◆ MATERIAL FOR THIS EXERCISE ◆
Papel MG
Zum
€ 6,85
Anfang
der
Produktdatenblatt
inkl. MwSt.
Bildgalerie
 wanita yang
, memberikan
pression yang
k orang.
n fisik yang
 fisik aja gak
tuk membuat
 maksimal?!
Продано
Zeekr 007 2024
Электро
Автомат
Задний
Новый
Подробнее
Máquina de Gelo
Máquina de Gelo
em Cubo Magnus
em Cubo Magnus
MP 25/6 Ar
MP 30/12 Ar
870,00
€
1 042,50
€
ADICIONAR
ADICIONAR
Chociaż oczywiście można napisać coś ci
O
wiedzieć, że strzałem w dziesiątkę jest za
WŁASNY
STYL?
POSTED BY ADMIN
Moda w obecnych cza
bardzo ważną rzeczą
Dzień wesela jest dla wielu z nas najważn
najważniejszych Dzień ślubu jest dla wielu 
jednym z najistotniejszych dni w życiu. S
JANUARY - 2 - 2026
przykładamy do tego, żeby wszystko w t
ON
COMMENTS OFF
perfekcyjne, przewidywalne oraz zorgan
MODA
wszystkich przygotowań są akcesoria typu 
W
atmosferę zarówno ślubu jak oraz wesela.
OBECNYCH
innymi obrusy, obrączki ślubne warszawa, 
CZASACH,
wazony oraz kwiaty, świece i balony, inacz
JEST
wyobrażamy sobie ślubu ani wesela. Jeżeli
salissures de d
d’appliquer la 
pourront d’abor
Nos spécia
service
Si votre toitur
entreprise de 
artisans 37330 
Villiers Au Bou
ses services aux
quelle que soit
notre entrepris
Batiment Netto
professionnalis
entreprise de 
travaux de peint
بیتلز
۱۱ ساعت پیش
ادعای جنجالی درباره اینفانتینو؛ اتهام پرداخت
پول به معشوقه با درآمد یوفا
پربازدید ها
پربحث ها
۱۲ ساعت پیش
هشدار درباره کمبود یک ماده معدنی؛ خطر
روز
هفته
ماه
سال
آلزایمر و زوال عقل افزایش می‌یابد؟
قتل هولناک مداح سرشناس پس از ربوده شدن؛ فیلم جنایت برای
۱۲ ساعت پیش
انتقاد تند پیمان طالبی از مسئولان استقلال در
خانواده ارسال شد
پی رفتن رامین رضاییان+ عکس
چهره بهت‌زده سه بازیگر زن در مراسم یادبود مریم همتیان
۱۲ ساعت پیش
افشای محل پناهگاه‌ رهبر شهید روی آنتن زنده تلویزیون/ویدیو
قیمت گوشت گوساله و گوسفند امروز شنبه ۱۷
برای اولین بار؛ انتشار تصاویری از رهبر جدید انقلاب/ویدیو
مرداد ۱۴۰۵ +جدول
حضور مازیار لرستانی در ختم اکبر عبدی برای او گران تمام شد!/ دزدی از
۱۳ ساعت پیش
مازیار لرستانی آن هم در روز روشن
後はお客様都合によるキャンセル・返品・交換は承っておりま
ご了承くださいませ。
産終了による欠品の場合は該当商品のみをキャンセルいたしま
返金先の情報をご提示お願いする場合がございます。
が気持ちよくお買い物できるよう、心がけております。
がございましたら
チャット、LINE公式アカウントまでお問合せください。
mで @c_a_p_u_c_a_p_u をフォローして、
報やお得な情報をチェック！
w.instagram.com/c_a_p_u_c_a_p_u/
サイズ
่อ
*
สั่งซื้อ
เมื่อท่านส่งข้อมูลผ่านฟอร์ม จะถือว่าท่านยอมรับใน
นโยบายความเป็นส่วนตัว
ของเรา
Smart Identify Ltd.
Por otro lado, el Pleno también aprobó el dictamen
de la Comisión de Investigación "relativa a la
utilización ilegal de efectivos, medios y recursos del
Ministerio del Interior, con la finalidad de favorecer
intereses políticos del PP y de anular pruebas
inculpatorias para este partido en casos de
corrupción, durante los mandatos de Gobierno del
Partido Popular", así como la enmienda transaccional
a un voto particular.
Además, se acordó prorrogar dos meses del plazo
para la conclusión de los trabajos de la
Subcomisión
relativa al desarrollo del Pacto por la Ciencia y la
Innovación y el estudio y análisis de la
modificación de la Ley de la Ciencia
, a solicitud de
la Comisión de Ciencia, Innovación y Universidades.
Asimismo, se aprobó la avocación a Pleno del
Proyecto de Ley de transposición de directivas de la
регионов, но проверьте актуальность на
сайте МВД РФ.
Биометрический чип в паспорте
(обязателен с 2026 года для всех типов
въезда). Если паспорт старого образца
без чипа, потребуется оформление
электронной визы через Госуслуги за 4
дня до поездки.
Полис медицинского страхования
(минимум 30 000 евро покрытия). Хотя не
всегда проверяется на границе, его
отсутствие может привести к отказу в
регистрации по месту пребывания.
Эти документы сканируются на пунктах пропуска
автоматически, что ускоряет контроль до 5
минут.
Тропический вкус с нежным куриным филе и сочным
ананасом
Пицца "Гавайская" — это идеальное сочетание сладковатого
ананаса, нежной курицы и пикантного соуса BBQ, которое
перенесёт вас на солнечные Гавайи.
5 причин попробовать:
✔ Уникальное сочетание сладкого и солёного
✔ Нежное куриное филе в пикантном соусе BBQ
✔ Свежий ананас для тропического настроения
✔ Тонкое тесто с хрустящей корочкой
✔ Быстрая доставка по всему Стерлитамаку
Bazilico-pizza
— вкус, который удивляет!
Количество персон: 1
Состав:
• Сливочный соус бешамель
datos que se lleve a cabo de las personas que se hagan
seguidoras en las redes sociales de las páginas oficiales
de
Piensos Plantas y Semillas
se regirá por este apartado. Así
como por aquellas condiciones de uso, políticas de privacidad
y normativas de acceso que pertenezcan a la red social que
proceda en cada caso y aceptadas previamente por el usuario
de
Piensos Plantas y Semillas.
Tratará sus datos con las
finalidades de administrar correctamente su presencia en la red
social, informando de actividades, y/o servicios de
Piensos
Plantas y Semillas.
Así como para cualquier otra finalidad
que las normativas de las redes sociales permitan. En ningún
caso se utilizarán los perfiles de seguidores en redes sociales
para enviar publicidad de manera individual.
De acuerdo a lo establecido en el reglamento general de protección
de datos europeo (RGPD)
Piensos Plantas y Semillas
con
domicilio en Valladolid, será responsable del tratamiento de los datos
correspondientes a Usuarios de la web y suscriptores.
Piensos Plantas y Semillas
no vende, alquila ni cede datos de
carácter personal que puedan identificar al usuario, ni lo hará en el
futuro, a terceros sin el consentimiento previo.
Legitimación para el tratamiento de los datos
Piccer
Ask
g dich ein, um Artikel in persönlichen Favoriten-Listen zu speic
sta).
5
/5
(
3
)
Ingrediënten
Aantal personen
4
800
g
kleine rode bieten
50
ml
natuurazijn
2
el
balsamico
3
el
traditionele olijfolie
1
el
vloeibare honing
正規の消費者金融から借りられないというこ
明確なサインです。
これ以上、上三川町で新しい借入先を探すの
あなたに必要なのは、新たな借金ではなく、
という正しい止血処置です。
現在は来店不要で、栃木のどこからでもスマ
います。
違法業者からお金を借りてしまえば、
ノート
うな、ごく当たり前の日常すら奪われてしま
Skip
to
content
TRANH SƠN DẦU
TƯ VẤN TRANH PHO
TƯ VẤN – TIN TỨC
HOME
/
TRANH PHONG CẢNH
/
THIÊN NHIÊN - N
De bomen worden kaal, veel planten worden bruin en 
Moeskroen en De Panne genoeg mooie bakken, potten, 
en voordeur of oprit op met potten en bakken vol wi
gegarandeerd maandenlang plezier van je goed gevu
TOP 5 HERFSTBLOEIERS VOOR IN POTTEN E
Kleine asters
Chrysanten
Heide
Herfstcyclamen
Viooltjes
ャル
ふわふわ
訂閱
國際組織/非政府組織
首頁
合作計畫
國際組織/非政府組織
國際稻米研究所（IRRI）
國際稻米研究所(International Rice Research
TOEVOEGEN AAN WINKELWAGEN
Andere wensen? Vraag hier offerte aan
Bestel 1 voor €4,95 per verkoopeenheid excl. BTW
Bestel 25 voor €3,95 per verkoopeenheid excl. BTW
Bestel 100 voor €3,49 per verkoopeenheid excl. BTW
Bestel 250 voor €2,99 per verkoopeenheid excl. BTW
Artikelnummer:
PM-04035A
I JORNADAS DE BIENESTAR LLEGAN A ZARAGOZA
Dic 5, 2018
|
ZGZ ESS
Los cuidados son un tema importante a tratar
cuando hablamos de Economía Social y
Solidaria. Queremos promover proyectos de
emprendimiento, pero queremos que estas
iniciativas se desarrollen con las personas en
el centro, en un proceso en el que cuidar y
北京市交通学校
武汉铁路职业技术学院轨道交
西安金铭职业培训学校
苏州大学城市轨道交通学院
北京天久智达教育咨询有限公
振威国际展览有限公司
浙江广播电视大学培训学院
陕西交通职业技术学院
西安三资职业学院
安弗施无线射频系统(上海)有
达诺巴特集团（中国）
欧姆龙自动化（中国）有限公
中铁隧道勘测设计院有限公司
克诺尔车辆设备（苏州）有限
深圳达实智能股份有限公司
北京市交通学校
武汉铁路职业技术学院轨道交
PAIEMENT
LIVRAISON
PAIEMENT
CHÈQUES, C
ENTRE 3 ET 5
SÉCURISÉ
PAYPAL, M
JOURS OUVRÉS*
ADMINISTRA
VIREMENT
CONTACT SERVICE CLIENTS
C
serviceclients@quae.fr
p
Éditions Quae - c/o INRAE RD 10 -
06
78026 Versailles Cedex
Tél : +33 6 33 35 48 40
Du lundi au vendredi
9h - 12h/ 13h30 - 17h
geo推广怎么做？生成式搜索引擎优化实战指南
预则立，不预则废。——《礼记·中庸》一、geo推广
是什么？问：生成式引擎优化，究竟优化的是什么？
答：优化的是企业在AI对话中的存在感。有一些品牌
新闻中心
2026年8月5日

◆ WHAT THIS TASK INVOLVES ◆
Copy out each line of the data above, exactly, if it lies between the line holding "natuurazijn" and the line holding "Andere wensen? Vraag hier offerte aan", inclusive; copy no other line.

◆ EXERCISE SOLUTION ◆
natuurazijn
2
el
balsamico
3
el
traditionele olijfolie
1
el
vloeibare honing
正規の消費者金融から借りられないというこ
明確なサインです。
これ以上、上三川町で新しい借入先を探すの
あなたに必要なのは、新たな借金ではなく、
という正しい止血処置です。
現在は来店不要で、栃木のどこからでもスマ
います。
違法業者からお金を借りてしまえば、
ノート
うな、ごく当たり前の日常すら奪われてしま
Skip
to
content
TRANH SƠN DẦU
TƯ VẤN TRANH PHO
TƯ VẤN – TIN TỨC
HOME
/
TRANH PHONG CẢNH
/
THIÊN NHIÊN - N
De bomen worden kaal, veel planten worden bruin en 
Moeskroen en De Panne genoeg mooie bakken, potten, 
en voordeur of oprit op met potten en bakken vol wi
gegarandeerd maandenlang plezier van je goed gevu
TOP 5 HERFSTBLOEIERS VOOR IN POTTEN E
Kleine asters
Chrysanten
Heide
Herfstcyclamen
Viooltjes
ャル
ふわふわ
訂閱
國際組織/非政府組織
首頁
合作計畫
國際組織/非政府組織
國際稻米研究所（IRRI）
國際稻米研究所(International Rice Research
TOEVOEGEN AAN WINKELWAGEN
Andere wensen? Vraag hier offerte aan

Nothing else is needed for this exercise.